Nello Sprar – che cambia nome e natura – potranno entrare solamente i titolari di protezione internazionale (status di rifugiato e protezione sussidiaria) e i minori stranieri non accompagnati. Esclusi i richiedenti asilo, che troveranno invece accoglienza con servizi assistenziali minimi all’interno dei Centri di accoglienza straordinari, d’ora in poi elevati a strumento ordinario. Esclusi – viene sottolineato nel report – i titolari di protezione umanitaria, in “via di estinzione” secondo la lettera del decreto. Esclusi i titolari di protezione speciale, la nuova categoria nella quale rientreranno vittime di violenza domestica o grave sfruttamento lavorativo, chi ha bisogno di cure mediche perché si trova in uno stato di salute gravemente compromesso o chi proviene da un paese che si trova in una situazione di “contingente ed eccezionale calamità”.

Ipotesi nefasta dato che lo Sprar “è sempre stato considerato da tutti i governi di qualunque colore politico il fiore all’occhiello del sistema italiano, da presentare in Europa in tutti gli incontri istituzionali”.
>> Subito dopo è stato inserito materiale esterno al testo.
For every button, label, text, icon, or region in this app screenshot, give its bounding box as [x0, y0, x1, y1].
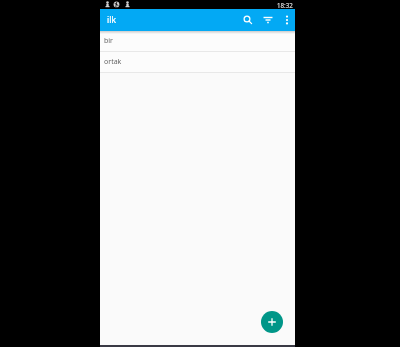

Il sistema, gestito oggi da Comuni di centrosinistra come di centrodestra, “ha assicurato una gestione dell’accoglienza concertata con i territori, con numeri contenuti e assenza di grandi concentrazioni, secondo il principio dell’accoglienza diffusa, di buona qualità e orientata ad inserire quanto prima il richiedente asilo nel tessuto sociale”.

Inoltre ha assicurato un “ferreo controllo della spesa pubblica grazie all’applicazione del principio della rendicontazione, in base alla quale non sono ammessi margini di guadagno per gli enti che gestiscono i servizi”.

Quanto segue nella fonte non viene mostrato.